* _TASK_: Reproduce verbatim the line where "pour les commandes" occurs, along with all following lines down to the last line of the data.

* _Records contained in a dataset_:
'''

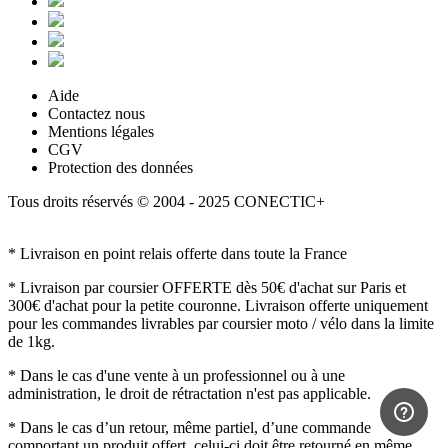
Aide
Contactez nous
Mentions légales
CGV
Protection des données
Tous droits réservés © 2004 - 2025 CONECTIC+
* Livraison en point relais offerte dans toute la France
* Livraison par coursier OFFERTE dès 50€ d'achat sur Paris et
300€ d'achat pour la petite couronne. Livraison offerte uniquement
pour les commandes livrables par coursier moto / vélo dans la limite
de 1kg.
* Dans le cas d'une vente à un professionnel ou à une
administration, le droit de rétractation n'est pas applicable.
* Dans le cas d’un retour, même partiel, d’une commande
comportant un produit offert, celui-ci doit être retourné en même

'''

* _SOLVED PROBLEM_:
pour les commandes livrables par coursier moto / vélo dans la limite
de 1kg.
* Dans le cas d'une vente à un professionnel ou à une
administration, le droit de rétractation n'est pas applicable.
* Dans le cas d’un retour, même partiel, d’une commande
comportant un produit offert, celui-ci doit être retourné en même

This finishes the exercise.